Diabetics are at increased risk for periodontal breakdown. Smokers with diabetes increase their risk of tooth loss by twenty fold. This disease can contribute to bacterial overgrowth. People with type II diabetes are three times as likely to develop periodontal disease as non-diabetics. Those with poorly-controlled blood sugar levels develop periodontal disease more frequently and demonstrate greater destruction. Untreated or inadequately-controlled periodontal disease makes control of blood sugar difficult. Fortunately, periodontal treatment is generally successful with the controlled diabetic. Increased diligence with plaque control and preventive care is key.
Women are at higher risk for gum inflammation when there are increased levels of estrogen and other sex hormones such as during puberty, menstruation, the second and third trimester of pregnancy, and breastfeeding. Some women notice that their gums bleed easily and that they are red and puffy. Normally these symptoms disappear when the levels of circulating hormones decrease, and with good plaque control, no permanent damage occurs. Women taking oral contraceptives may also experience these changes in their gums.
During puberty, there is increased production of sex hormones. These higher hormone levels increase gum sensitivity and lead to greater irritation from plaque and food particles. The gums can become swollen, turn red, and feel tender.
Similar symptoms as described above under Puberty, occasionally appear several days before menstruation. Bleeding of the gums, bright red swelling between the teeth and gum, or sores on the inside of the cheek may occur. These symptoms generally clear up once the period has started.
Pregnant mothers with periodontal disease expose their unborn children to a variety of risks and possible complications. Pregnancy causes many hormonal changes in women, which increase the likelihood of developing periodontal disease such as gingivitis, or gum inflammation. These oral problems have been linked to preeclampsia, or low birth weight of the baby, as well as premature birth. Fortunately, halting the progression of periodontal disease through practicing high standards of oral hygiene and treating existing problems can help reduce the risk of periodontal disease-related complications by up to 50%.
Gums and teeth are also affected during pregnancy.
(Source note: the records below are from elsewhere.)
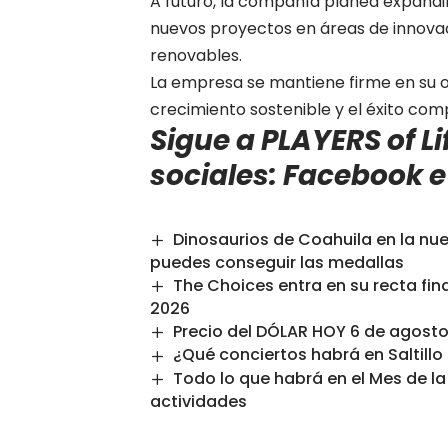
A futuro, la compañía planea expandi
nuevos proyectos en áreas de innovac
renovables.
La empresa se mantiene firme en su o
crecimiento sostenible y el éxito com
Sigue a PLAYERS of Lif
sociales:
Facebook
Dinosaurios de Coahuila en la nu
puedes conseguir las medallas
The Choices entra en su recta fin
2026
Precio del DÓLAR HOY 6 de agosto:
¿Qué conciertos habrá en Saltill
Todo lo que habrá en el Mes de l
actividades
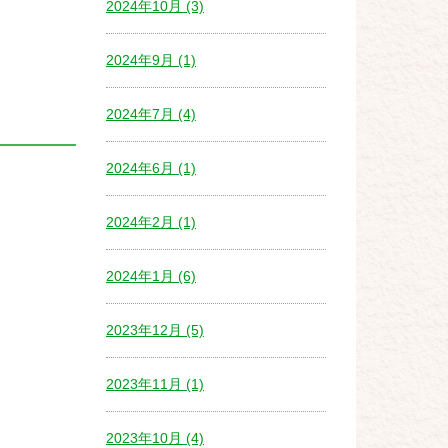
2024年10月 (3)
2024年9月 (1)
2024年7月 (4)
2024年6月 (1)
2024年2月 (1)
2024年1月 (6)
2023年12月 (5)
2023年11月 (1)
2023年10月 (4)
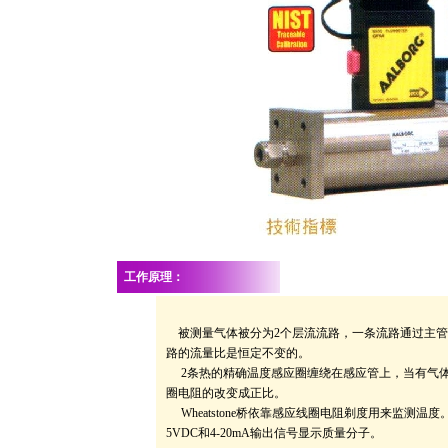
工作原理：
被测量气体被分为2个层流流路，一条流路通过主管
路的流量比是恒定不变的。
2条热的精确温度感应圈缠绕在感应管上，当有气体
圈电阻的改变成正比。
Wheatstone桥依靠感应线圈电阻剃度用来监测
5VDC和4-20mA输出信号显示质量分子。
Between the second and eighth month, gums may also swell, bleed, and become red or tender. Large lumps may appear as a reaction to local irritants. However, these growths are generally painless and not cancerous. They may require professional removal but usually disappear sometime after delivery. Periodontal health practices should be part of your prenatal care. Any infections during pregnancy, including periodontal infections, can place a baby’s health at risk.
Organ Transplant Recipient
Patients who have received organ transplants take a variety of medications that can contribute to the onset or exacerbation of periodontal disease. Medications used to suppress organ rejection can result in gum overgrowth and progression of periodontal infection. All patients being considered for organ transplants should have a comprehensive dental evaluation prior to transplant surgery to insure that no infection is present. If periodontal infection is present, it should be treated prior to transplant surgery. Following the receipt of an organ, a continuous effort to control and prevent the onset of periodontal disease is necessary for the transplant to be successful.